Wednesday, November 28, 2012

Where have all the Lottos gone?

Courtesy: U.S. News & World Report
It's something I've wondered lately, especially as we have our second half-billion jackpot in less than a year. What does the common man or woman think they're going to do with all that money? I could definitely understand why a entrepreneur or an armchair philanthropist would look at that sum with glee. But most people don't think that way. So what make a prize like this such a draw, and why is it such a draw that it has made games with mere seven-figure prizes largely obsolete? I didn't know any kind of cash prize could go obsolete.

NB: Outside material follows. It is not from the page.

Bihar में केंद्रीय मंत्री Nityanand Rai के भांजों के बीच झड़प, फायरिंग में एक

A few states have gotten rid of their traditional in-state lotto games (Georgia and Maryland come to mind) because, presumably, nobody wants a $5 million jackpot anymore. They've replaced these games either with new games that have some kind of wrinkle to them (like PA's Match 6, or Ohio's old Lot-O-Play), or a traditional pick-6 with a set, non-traditional prize (i.e. Decades of Dollars). And states that have kept their traditional games have seen their sales plummet. Even if Powerball and Mega Millions have much longer odds, they have bigger jackpots and thus bigger sales. There have even been some rare instances in the past few years where the in-state game had a bigger jackpot, and the multi-state game was still the bigger draw.

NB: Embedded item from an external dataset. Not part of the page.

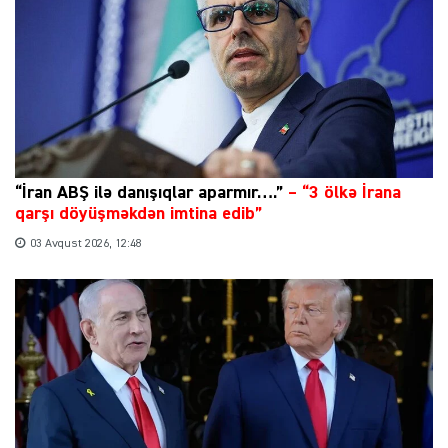
“İran ABŞ ilə danışıqlar aparmır….”
–
“3 ölkə İrana
qarşı döyüşməkdən imtina edib”
03 Avqust 2026, 12:48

Is this a bad development for players? Or are lotteries evolving into an ultimately better product? I personally wish that the traditional, in-state games could co-exist in harmony with the big multi-state games. But most players, they've made their decision with their dollars: they want hundreds of thousands, or hundreds of millions, and nothing in between.

1 comment:

  1. Some of these "smaller" games deserve respect: my choices are "Hot Lotto" (new format May 2013), "Decades of Dollars", Connecticut "Classic Lotto", Florida Lotto, California "Super Lotto Plus", and "Lotto Texas".